Today is the second day of Hanukkah, Happy Hanukkah to all the people around the world who celebrate Hanukkah. Thousands of years ago it was gelt that was given to children as part of Hanukkah. These days it is not only children who receive gifts but adults as well.
“As per the Talmud, Hanukkah gelt reminds people to light at least one candle per night during the festival. The widespread gelt tradition made it possible for the poor to get enough money to burn their candles during Hanukkah. There are symbolic associations with the gelt-giving tradition followed on Hanukkah. The coin given as gelt stands for freedom of the Jews from the Syrian rule. After the historic victory of Jews, they were able to get the right to print their own coins and money. The gelt reminds people of this freedom. The money also serves as the reminder to the people to share with people in need and indulge in acts of charity.
The only tradition of gift giving associated with the festival is the exchange of gelt. Since Hanukkah falls on the same time as Christmas, the Jews expanded the gelt-giving tradition to gift giving tradition. With time, the gift giving tradition on Hanukkah became very popular. Gifts serve both for the traditional aspect and the fun part. The gift-giving tradition is no longer restricted to children. Adults too participate in it whole-heartedly. This tradition brings people close to each other and enables them to spend precious moments with each other.”
Since gift giving is such a huge part of Christmas and Hanukkah these days, I would like to propose to all of you, that in your efforts to give gifts to each other you really try very hard to give a gift from the heart.
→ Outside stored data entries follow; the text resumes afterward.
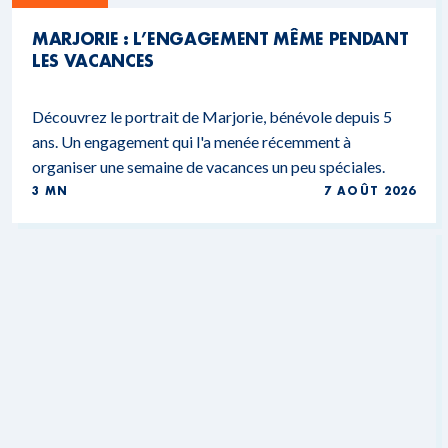
MARJORIE : L’ENGAGEMENT MÊME PENDANT
LES VACANCES
Découvrez le portrait de Marjorie, bénévole depuis 5
ans. Un engagement qui l'a menée récemment à
organiser une semaine de vacances un peu spéciales.
3 MN
7 AOÛT 2026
Whether you celebrate Hanukkah or Christmas this time of year, whether you are giving to a child or an adult; for goodness sake, take the time to make it a well thought out gift. Get organized, make a list of everyone you would like to give a gift to. As you are compiling the list think of each individual and what their likes and interests are. Whenever possible folks, give money or a gift card only as a last resort.
This is a very special time of year, whether you celebrate Hanukkah or Christmas, people are giving gifts this week, why not this year make those gifts from the heart? Here are some suggestions of gifts you can give. This is difficult so you have to sit and think about the individual you are giving to. Which is why it is so special when you give from the heart. The person that receives that gift understands that a lot of thought went into it.
- Why not offer to babysit your friends’ children for the weekend so they can go away?
- Chocolate lovers, in a basket place various types of good quality dark chocolate.
- Coffee lovers, in a basket place various bags of high quality coffee beans and perhaps a coffee grinder.
- For the snackers in your life, make a huge bowl of trail mix (nuts, dark chocolate, dried fruit, unsweetened coconut and seeds). Place it into cute plastic bags and tie ribbons around.
- For the cook, how about a basket containing a cookbook, cooking utensils, extra virgin olive oil and some great spices.
- For the man who likes to grill, why not a chef’s jacket to protect his clothing and large grilling utensils?
- For your child, this works for any age, give them a card with a weekly appointment for just the two of you. Make it a lunch date or a play date (this is great for you workaholics out there).
In an effort to refrain from a blog entirely way too long to read, I will simply say think about who you are giving a gift to, think about the talents you may have. Consider making home made gifts, offering to iron or sew with a friend, offer to help decorate if that is your forte, home made jams and jellies, home made marinades, home made salad dressings. In closing, do not give a gift just to give a gift. Give a gift with love and caring and it will truly put a smile on the recipient’s face.